START EXTRACTED MATERIAL

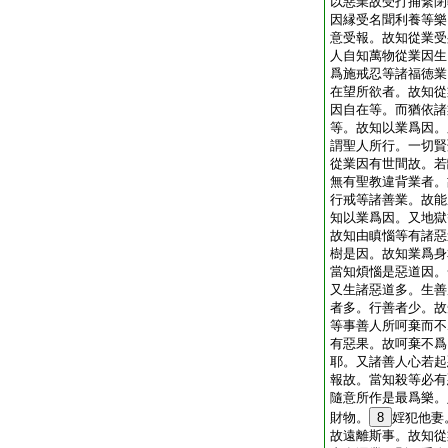
以惡業故受打捕繋閉
因縁受名聞利養等樂
意受報。故知從業受
人自知萬物從業因生
爲施戒忍等諸福徳業
在望所欲者。故知從
因自在等。而猶依諸
等。故知以業爲因。
謂聖人所行。一切賢
從業因有世間故。若
無有聖教違背業者。
行戒等諸善業。故能
知以業爲因。又地獄
故知由瞋惱等有諸惡
樹是因。故知業爲身
當知煩惱是惡道因。
又生諸惡道多。生善
者多。行善者少。故
等事善人所呵棄而不
有惡果。故呵棄不爲
耶。又諸善人心若起
報故。當知殺等必有
隨意所作是最爲樂。
財物。
8
婬犯他妻
故遠離斯事。故知從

END EXTRACTED MATERIAL

__PROBLEM DESCRIPTION__:
The answer should match the data above word for word, with no pictures in it.

__ANSWER TO THIS PROBLEM__:
以惡業故受打捕繋閉
因縁受名聞利養等樂
意受報。故知從業受
人自知萬物從業因生
爲施戒忍等諸福徳業
在望所欲者。故知從
因自在等。而猶依諸
等。故知以業爲因。
謂聖人所行。一切賢
從業因有世間故。若
無有聖教違背業者。
行戒等諸善業。故能
知以業爲因。又地獄
故知由瞋惱等有諸惡
樹是因。故知業爲身
當知煩惱是惡道因。
又生諸惡道多。生善
者多。行善者少。故
等事善人所呵棄而不
有惡果。故呵棄不爲
耶。又諸善人心若起
報故。當知殺等必有
隨意所作是最爲樂。
財物。
8
婬犯他妻
故遠離斯事。故知從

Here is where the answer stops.